Una de las cosas que recuerdo de mi niñez es mi
adicción a la televisión. Mi madre cuenta muchas veces que en cuanto fui capaz de llegar al botón de encendido de la caja tonta (probablemente con menos de dos años) lo primero que hacía al despertar, o al volver de la calle, era encender el televisor. Aunque luego no lo viese y me fuese a mi cuarto a jugar, pero no permitía que se apagara.
Sólo había una tele en casa y siempre estaba de peleas con mi abuelo, que vivió con nosotros desde que se quedó viudo recién jubilado hasta que murió a los 88 años, por elegir cadena a la hora de comer: o telediario o dibujos animados. Esa era la cuestión.
Y siempre había un ganador: el tubo de rayo catódico. Comíamos embobados sin charlar, sin mirarnos. Sólo con la vista fija a la pantalla.
El tiempo pasó, nuestro cuerpo cambió (la tele perdió culo y yo lo gané).
Y ahí seguimos las dos, compartiendo penas y alegrías, aunque nuestra relación se ha enfriado.

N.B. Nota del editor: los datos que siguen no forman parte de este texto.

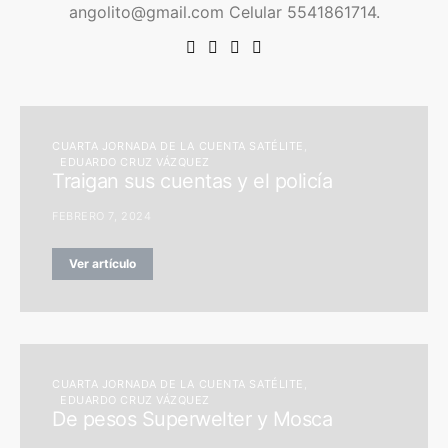
angolito@gmail.com Celular 5541861714.
CUARTA JORNADA DE LA CUENTA SATÉLITE
EDUARDO CRUZ VÁZQUEZ
Traigan sus cuentas y el policía
FEBRERO 7, 2024
Ver artículo
CUARTA JORNADA DE LA CUENTA SATÉLITE
EDUARDO CRUZ VÁZQUEZ
De pesos Superwelter y Mosca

Ya no me peleo con nadie porque no hay ningún contenido que me retenga. En realidad ya sólo la utilizo, le dejo a los niños para que los entretenga: a veces con Clan y otras con Teledeporte. A veces pienso que debería ser sincera y contarle que la he traicionado con mil y un dispositivos, táctiles o no, que ya no la necesito como antes, que ya no conectamos como antes...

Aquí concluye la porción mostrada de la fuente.